Grains and livestock closed mostly higher Tuesday.
Wheat led in the grain complex with double digit gains. Funds were covering short positions in the grain complex after even Chicago wheat made new lows and all of the grains were oversold.
Arlan Suderman, Chief Commodities Economist, with StoneX, says, “Yeah money flow. The funds really had built massive, short or sold positions in the grain and oilseed sector, across corn and soybeans and wheat. And not just short positions here but in Europe as well for the wheat market.”

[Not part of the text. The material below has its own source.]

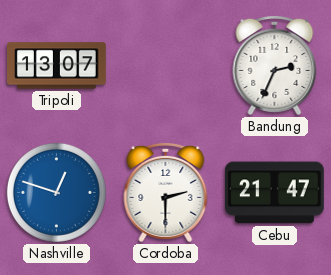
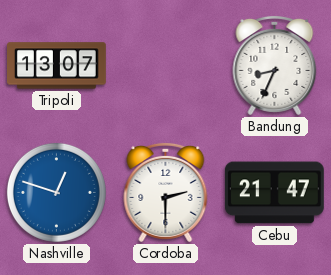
Bandung: 2:34 -> 8:34
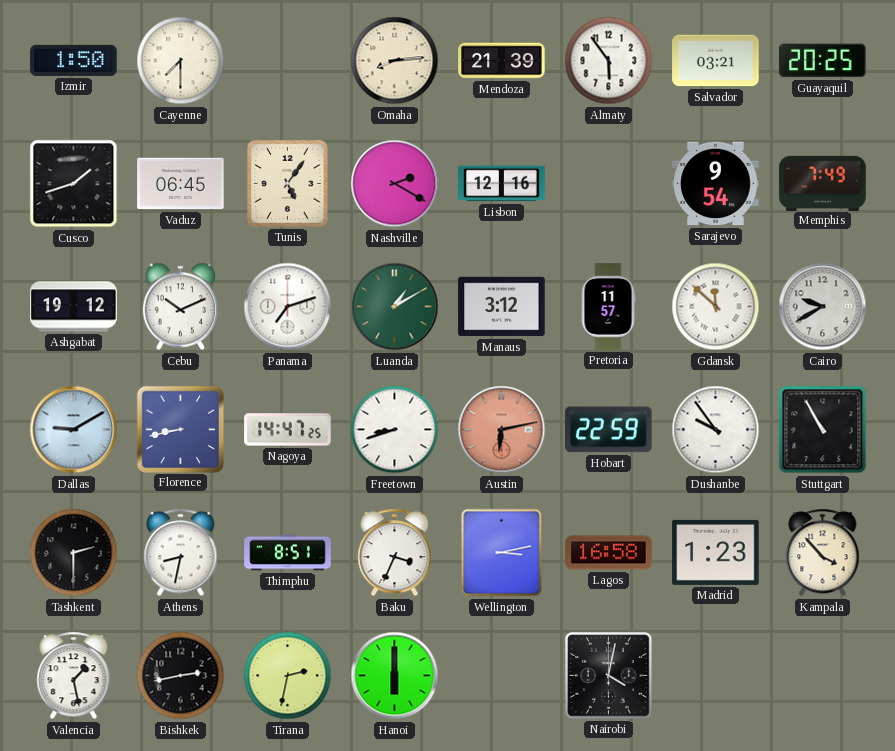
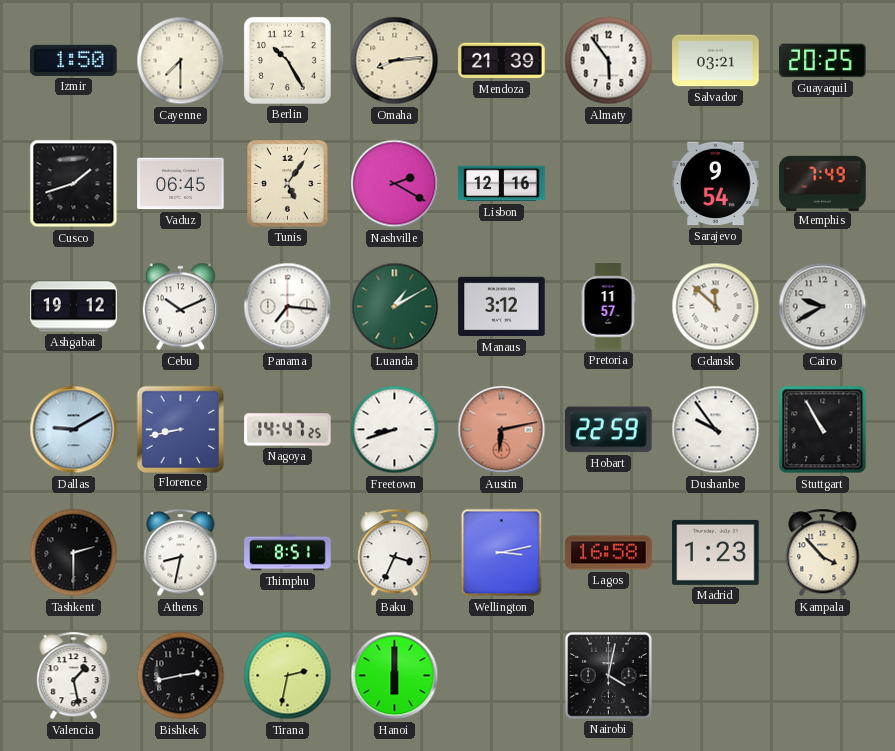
Berlin: none -> 10:25
Panama: 7:12 -> 7:16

He says with the funds overexposed it makes them nervous about any headlines out of the Red Sea or the Black Sea. “The same thing with end users who may be going hand to mouth, and they know that the funds have these big, short positions. Well, those headlines happened over the weekend and affected the freight price of grain and oilseeds. Two grain ships hit in the Red Sea area, one of them ironically was headed towards Yemen,” he says. Suderman says this is the first time the terrorists or rebels have actually hit grain ships. “That raises the risk of freight, lengthens travel times, increases costs with the delays, increases insurance levels.”

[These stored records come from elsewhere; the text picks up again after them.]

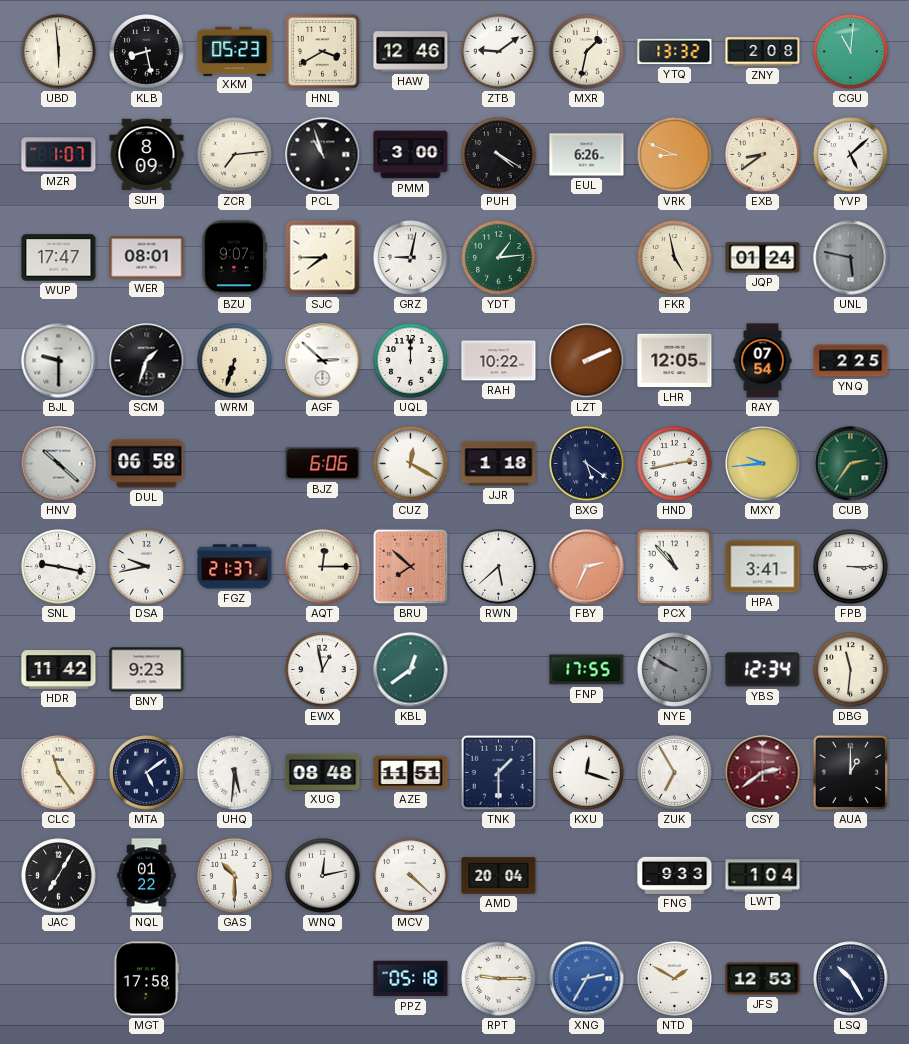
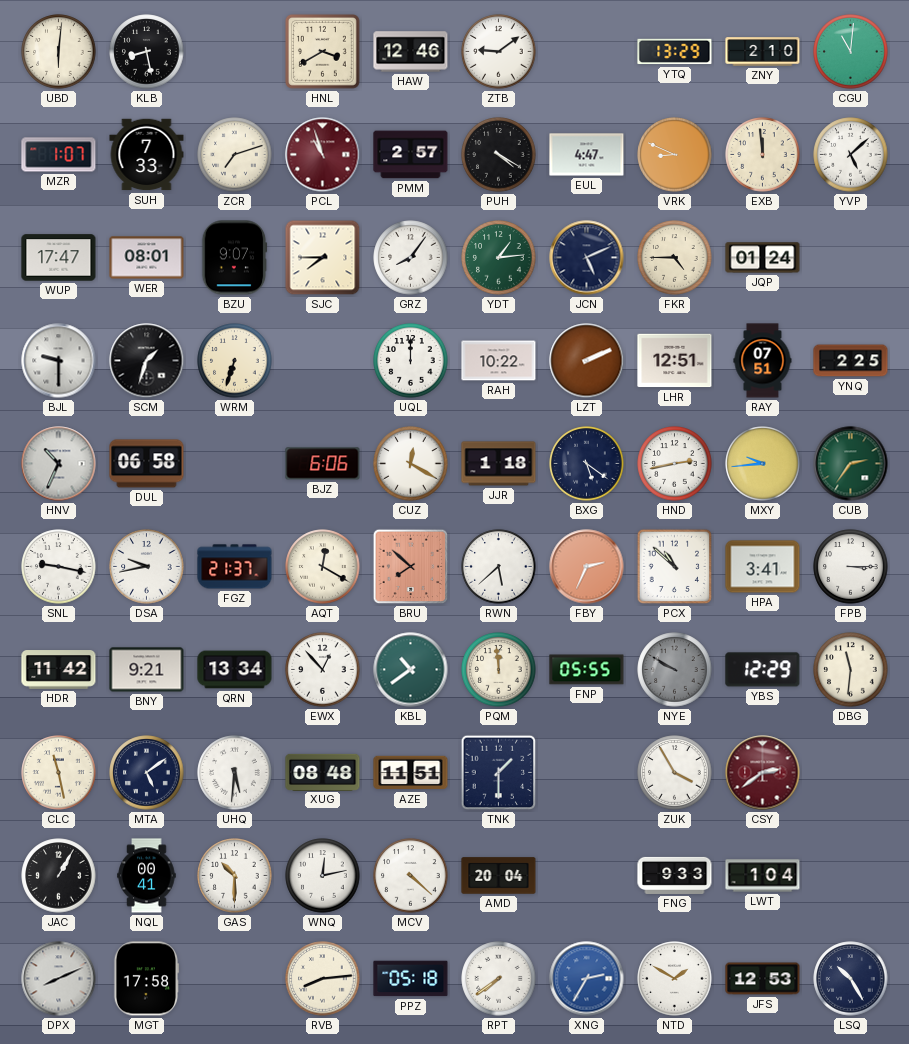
UBD: 5:59 -> 6:01
XKM: 05:23 -> none
MXR: 1:32 -> none
YTQ: 13:32 -> 13:29
ZNY: 2:08 -> 2:10
SUH: 8:09 -> 7:33
ZCR: 7:14 -> 7:12
PCL dial: black -> burgundy
PMM: 3:00 -> 2:57
EUL: 6:26 -> 4:47
EXB: 8:39 -> 11:59
GRZ: 9:02 -> 8:06
JCN: none -> 5:11
FKR: 4:58 -> 4:45
UNL: 5:47 -> none
AGF: 2:52 -> none
LHR: 12:05 -> 12:51
RAY: 07:54 -> 07:51
HNV: 10:22 -> 10:34
AQT: 12:15 -> 12:20
PCX: 10:53 -> 10:52
BNY: 9:23 -> 9:21
QRN: none -> 13:34
EWX: 12:58 -> 12:53
KBL: 12:39 -> 10:39
PQM: none -> 11:59
FNP: 17:55 -> 05:55
YBS: 12:34 -> 12:29
CLC: 11:24 -> 11:28
KXU: 12:18 -> none
ZUK: 6:55 -> 3:55
AUA: 1:00 -> none
JAC: 7:05 -> 1:05
NQL: 01:22 -> 00:41
DPX: none -> 8:11
RVB: none -> 8:14
RPT: 9:15 -> 7:39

Suderman says whether the rally can be sustained is the question. “The farmer still has a lot of soybeans, especially in Brazil but somewhat in the United States as well, to catch up on sales. Farmer selling in Brazil is the slowest in the last five or six years for this time of year.” Plus, U.S. farmers are looking for rallies to sell and he expects that to continue until there is a story that can turn the farmer bullish.
China came out of holiday over the weekend and announced a cut in interest rates for mortgages which also helped give the soybeans a bit of a boost on Tuesday.

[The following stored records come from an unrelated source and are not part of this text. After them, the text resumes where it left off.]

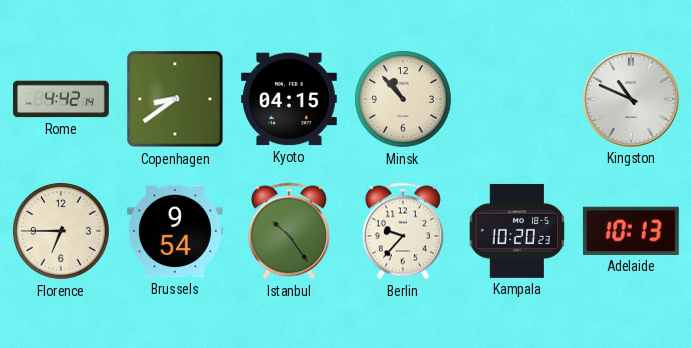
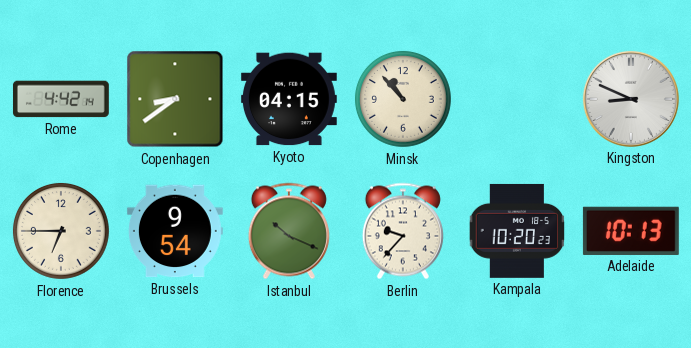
Kingston: 10:49 -> 8:49
Istanbul: 10:24 -> 10:19
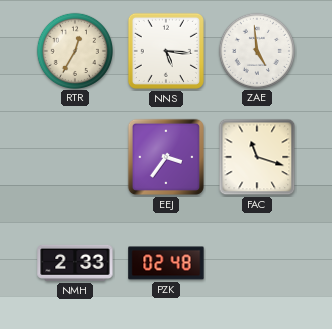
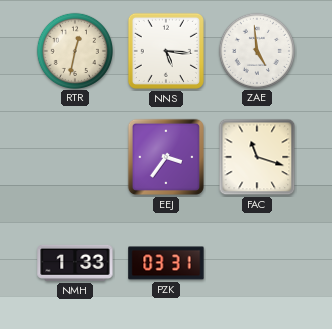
RTR: 12:35 -> 12:32
NMH: 2:33 -> 1:33
PZK: 02:48 -> 03:31
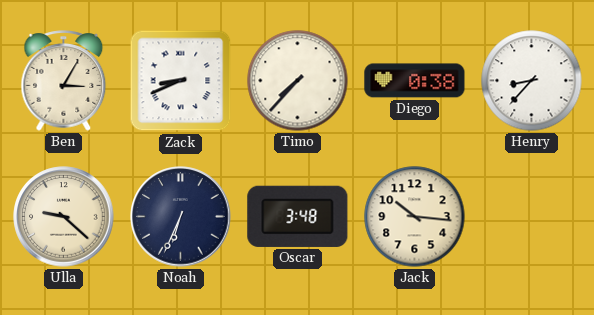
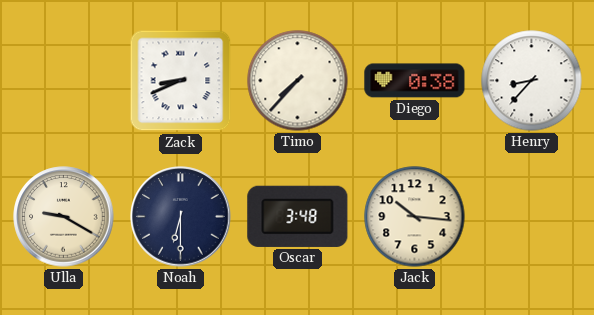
Ben: 3:05 -> none
Ulla: 9:22 -> 9:20
Noah: 6:34 -> 6:30
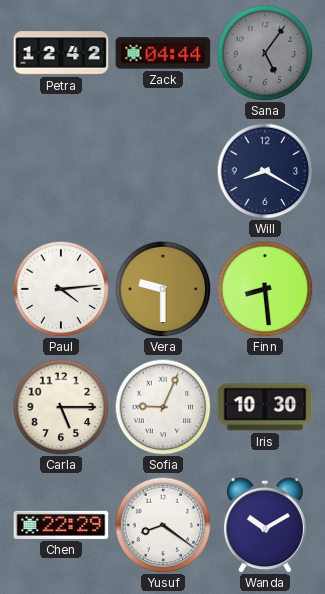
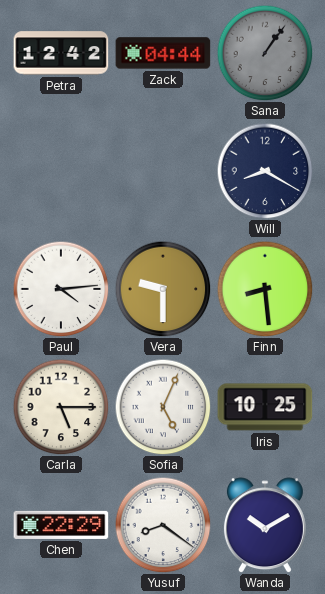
Sana: 5:06 -> 1:06
Sofia: 9:04 -> 5:04
Iris: 10:30 -> 10:25
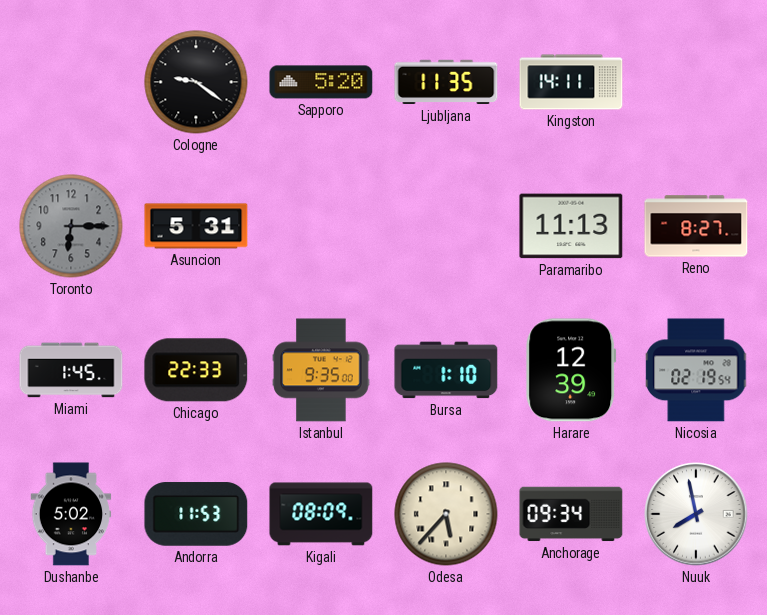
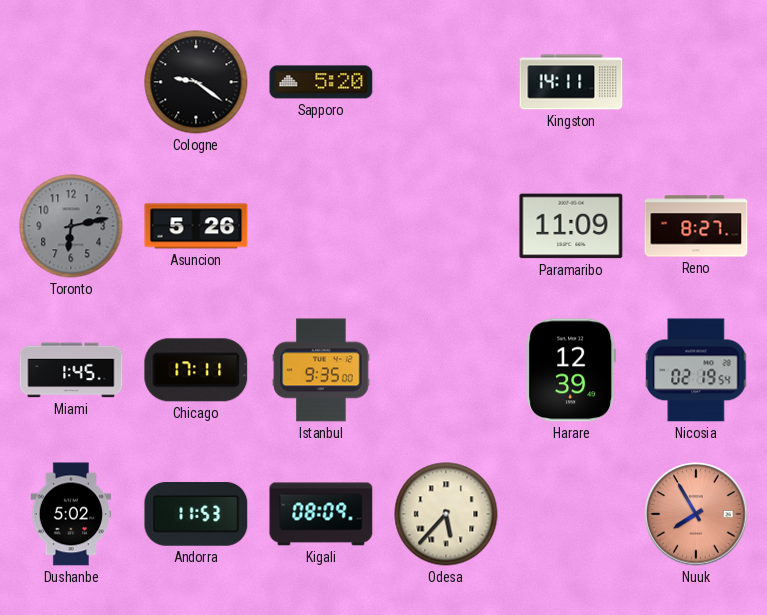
Ljubljana: 11:35 -> none
Toronto: 6:15 -> 6:13
Asuncion: 5:31 -> 5:26
Paramaribo: 11:13 -> 11:09
Chicago: 22:33 -> 17:11
Bursa: 1:10 -> none
Anchorage: 09:34 -> none
Nuuk: 7:58 -> 7:55
Nuuk dial: white -> salmon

Suderman says the grain markets have built in a lot of bearish news especially with last week’s projections from USDA at the Ag Outlook Forum.
Live and feeder cattle futures hit new highs for the move before seeing some profit taking after running into chart resistance. Additionally, Suderman says the market is concerned about another week of steady to lower cash trade, deliveries against the February contract, and the packer is cutting kills. “We may see weekly kill fall below 600,000 head,” he says. However, the Cattle on Feed Report is expected to show low placements with the average trade guess around 88%.
Lean hog futures held gains on the heels of higher cash and cutouts according to Suderman, as well as some fund buying.